Tabada: Face-off

THE Brigada Eskwela brings together a community to prepare public schools for the start of classes in June. Conducted from May 20 to 25 this year, the collaboration pools teachers, parents, line agencies, and other volunteers to make the classrooms ready for classes.

In some areas, efforts are made to check safety and equip the school to respond to disasters and other emergencies. Based on television news coverage of Brigada 2019 activities across the nation, I’ve noted these positive developments.

And one glaring absence. I have not read or viewed any report about the preparation of books and other learning materials to stimulate students, whose numbers have grown since enrollees trooped in for last year’s opening, as administrators attested.

A conducive environment is essential for learning. Yet, we must prioritize content over form for education to be meaningful, empowering, and transformative. These adjectives emphasize important and lasting changes taking place in a student not just while she or he is in school but throughout a lifetime.

Such changes are more likely brought about by examining and updating libraries and classrooms rather than just repainting school walls and replacing broken pots.

It is not to disparage the collective efforts of parents and teachers to make public schools not just welcoming but attractive for youths entering this June.

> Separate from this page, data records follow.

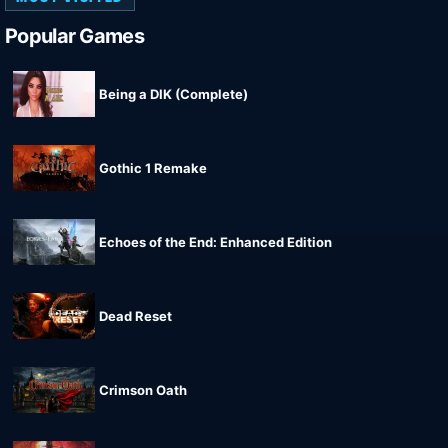
Popular Games
Being a DIK (Complete)
Gothic 1 Remake
Echoes of the End: Enhanced Edition
Dead Reset
Crimson Oath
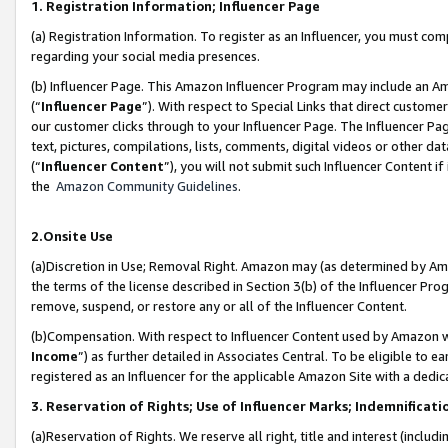
1. Registration Information; Influencer Page
(a) Registration Information. To register as an Influencer, you must co
regarding your social media presences.
(b) Influencer Page. This Amazon Influencer Program may include an A
(“
Influencer Page
”). With respect to Special Links that direct custom
our customer clicks through to your Influencer Page. The Influencer Pag
text, pictures, compilations, lists, comments, digital videos or other
(“
Influencer Content
”), you will not submit such Influencer Content if
the
Amazon Community Guidelines
.
2.Onsite Use
(a)Discretion in Use; Removal Right. Amazon may (as determined by Amazo
the terms of the license described in Section 3(b) of the Influencer Prog
remove, suspend, or restore any or all of the Influencer Content.
(b)Compensation. With respect to Influencer Content used by Amazon wi
Income
”) as further detailed in Associates Central. To be eligible t
registered as an Influencer for the applicable Amazon Site with a dedic
3. Reservation of Rights; Use of Influencer Marks; Indemnificati
(a)Reservation of Rights. We reserve all right, title and interest (includ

Many factors beyond the campus are keeping some youths from returning to class.

For one peso, one activates a computer to play online or research for one’s homework in any of the numerous PisoNet vendors proliferating near schools and public places. Too many parents and fellow teachers know from bitter experience that Dota rules.

Last midterm elections, I sat inside a grade six classroom for an hour. While in this holding area waiting with other voters to cast our ballots, I examined, then read and reread the posters, aphorisms, poems, word-for-the-day in English and Filipino, and other learning aids. A teacher labored and spent to come up with these classroom aids.

However, I could not connect this content with a 12-year-old sitting in this classroom for a certain number of hours five days a week for 10 months each school year. From the perspective of a digital native surfing Facebook and YouTube, this classroom will seem at best like a musty collection of artifacts or at worst, a cell.

In a corner of the classroom was a pile of returned textbooks, gathering dust. No novel nor book nook in sight. Lack of classrooms and broken chairs are just the tip of public education woes. The real face-off is with the banality of public learning.